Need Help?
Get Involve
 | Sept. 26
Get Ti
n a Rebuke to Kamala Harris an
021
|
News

==

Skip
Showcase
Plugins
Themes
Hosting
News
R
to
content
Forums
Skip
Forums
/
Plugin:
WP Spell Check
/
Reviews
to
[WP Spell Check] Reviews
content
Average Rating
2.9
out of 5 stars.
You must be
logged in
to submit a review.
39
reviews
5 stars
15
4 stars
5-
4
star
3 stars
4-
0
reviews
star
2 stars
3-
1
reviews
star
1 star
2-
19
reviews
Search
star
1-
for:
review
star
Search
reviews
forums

Aim of the exercise:
Where a line of the data includes the string "stars", list that line.

Reply:
out of 5 stars.
5 stars
4 stars
3 stars
2 stars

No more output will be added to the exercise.